After those discussions, Irvin said it’s clear to him there needs to be more discussion and education.

“We’re operating in a manner to see if there’s a consensus,” Irvin said. “We’re asking, ‘Is there a benefit for you in this new taxing district?’ If they don’t see any value, hard to say with confidence it’d pass. For an MPD to be successful, all the entities would need to see a reasonable value to their programs right now to want to participate.”

Board member Jan Richardson said he talked with private citizens who said they were interested in buying it to run a private club, but that they recanted. He also said his sources in the real estate business said the building is worth more razed than it is standing.

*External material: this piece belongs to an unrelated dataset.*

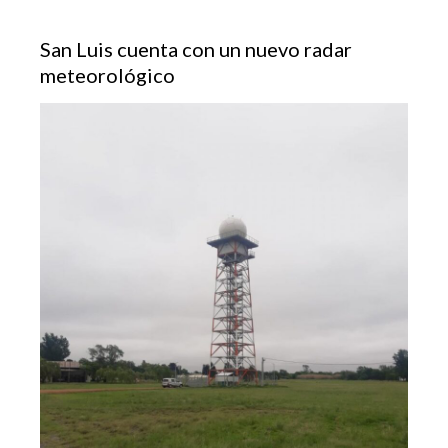
San Luis cuenta con un nuevo radar
meteorológico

Board director Melinda Griffith said there is a nonprofit group forming to help with a solution to SARC’s funding issues, but that it is not fully developed.

Irvin added, “If SARC finds alternative funding, it’s highly unlikely the city would strive to do an MPD anytime soon.”

Keeping the doors open

With reserve funding falling below $200,000 at the end of August, SARC board members, along with executive director Scott Deschenes, agreed on a plan to cut early morning hours that they say will help keep SARC open through its target closing date of Sept. 30, 2016.

The reduced hours not only cut expenses but also allow more time for board members to explore solutions to SARC’s financial difficulties, they said.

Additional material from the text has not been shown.